The prime minister, McDonnell says, has a “complete disregard” for domestic and international law, for parliament and parliamentary accountability, and for the nation’s judges. He has “a supplicant media, a party that’s taking money from foreign donors – and at the same time is awarding contracts to close associates and, when there’s a civil servant who stands up and actually says this is wrong, they get pushed out very quickly. All of those traits are those undermining a democracy, and I think you have to warn people about this.”
“Every day was just a struggle to survive.”
McDonnell says he’s trying to get new Labour leader Sir Keir Starmer and his team to see that Johnson “will always go for nationalism – and he’ll tinge it with racism and anti-migrant language”. In response to that, says McDonnell, Labour needs to demonstrate that it is the “community party”.
The former shadow chancellor is also trying to get Labour to link Johnson to Sunak, and to call out the government for “the very limited accountability and the corruption that might be taking place” in its distribution of resources.
Are Starmer and his team brave enough to do that? “I think so,” says McDonnell. “That’s what I’m trying to persuade them to do, and if they have some anxieties about that, then that story can be told from the back benches.”
Reflecting on Corbyn’s time as leader, his old friend says, “Every day was just a struggle to survive, so energies got sapped into just survival.”
“Before Jeremy ran for the leadership I did have a plan,” he says, with a wry chuckle. That plan was to run a candidate from the Socialist Campaign Group of MPs, pick up 20 to 25 percent of the votes, to show there was a left-wing constituency within the Labour Party, and to build a social movement from there.

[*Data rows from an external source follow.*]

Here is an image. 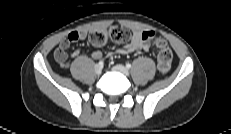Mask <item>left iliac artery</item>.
Here are the masks:
<instances>
[{
  "mask_svg": "<svg viewBox=\"0 0 231 134\" xmlns=\"http://www.w3.org/2000/svg\"><path fill=\"white\" fill-rule=\"evenodd\" d=\"M126 67H127L128 69H130V68H131V64H130V63H127V64H126Z\"/></svg>",
  "mask_w": 231,
  "mask_h": 134,
  "instance_id": "1",
  "label": "left iliac artery"
}]
</instances>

McDonnell had tried this before, in 2007, when he challenged Gordon Brown for the leadership. “I never got onto the ballot paper,” he laughs. “The whole purpose was to plant a flag for people to rally around and build that social movement. That’s how you bring about a revolution, you know?”

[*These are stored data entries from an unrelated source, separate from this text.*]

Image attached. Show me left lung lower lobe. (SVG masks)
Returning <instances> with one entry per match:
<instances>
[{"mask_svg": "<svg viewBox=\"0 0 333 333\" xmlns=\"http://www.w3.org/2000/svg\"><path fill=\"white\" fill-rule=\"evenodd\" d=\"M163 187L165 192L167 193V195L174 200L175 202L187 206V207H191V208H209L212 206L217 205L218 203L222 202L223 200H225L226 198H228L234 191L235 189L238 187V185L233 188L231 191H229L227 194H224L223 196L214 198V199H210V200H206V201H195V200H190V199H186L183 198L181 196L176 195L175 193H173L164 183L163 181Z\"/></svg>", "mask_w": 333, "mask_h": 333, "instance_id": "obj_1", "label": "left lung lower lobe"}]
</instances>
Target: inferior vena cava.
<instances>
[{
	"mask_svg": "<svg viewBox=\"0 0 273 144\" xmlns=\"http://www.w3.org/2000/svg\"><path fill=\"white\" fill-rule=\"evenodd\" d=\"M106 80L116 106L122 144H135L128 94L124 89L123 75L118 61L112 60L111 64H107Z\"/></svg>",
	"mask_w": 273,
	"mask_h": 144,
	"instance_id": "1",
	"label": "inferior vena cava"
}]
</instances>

“I look back on it, and I think it was cart before the horse. We won the leadership before we built the social movement, it should have been the other way round.”
He wasn’t surprised by this resistance within his party, and says the tactics they used were “completely expected as well”. The co-ordinated resignation of much of Jeremy Corbyn’s shadow cabinet in 2016 was an echo then-defence minister Tom Watson’s attempt to oust Tony Blair on behalf of Gordon Brown in 2006, a year before Brown actually took over. When I ask McDonnell if Watson – deputy leader under Corbyn, and now advising gambling giant Flutter Entertainment on corporate social responsibility – might try to bring his new masters down, he laughs heartily: “There’s a joke in there about, ‘I wouldn’t put a bet on it.’”
The morning after we speak, Starmer gives his first conference speech as Labour leader. Standing behind a lectern bearing the slogan, “A New Leadership”, Starmer’s main message is exactly that: “Take another look at Labour,” he says. “We’re under new leadership.”
I message McDonnell to ask if he feels a little insulted.
“The speech,” he replies. “It’s not a problem and completely predictable. I am philosophical about these things and assess matters very much as a political artisan. Any incoming leader after an election defeat will want to distance themselves from the past. The more important question is not who interprets the past but who wins the future. That’s all to play for.”
Update: A previous version of this article incorrectly stated that McDonnell referred to himself as a political “partisan”. This has been corrected.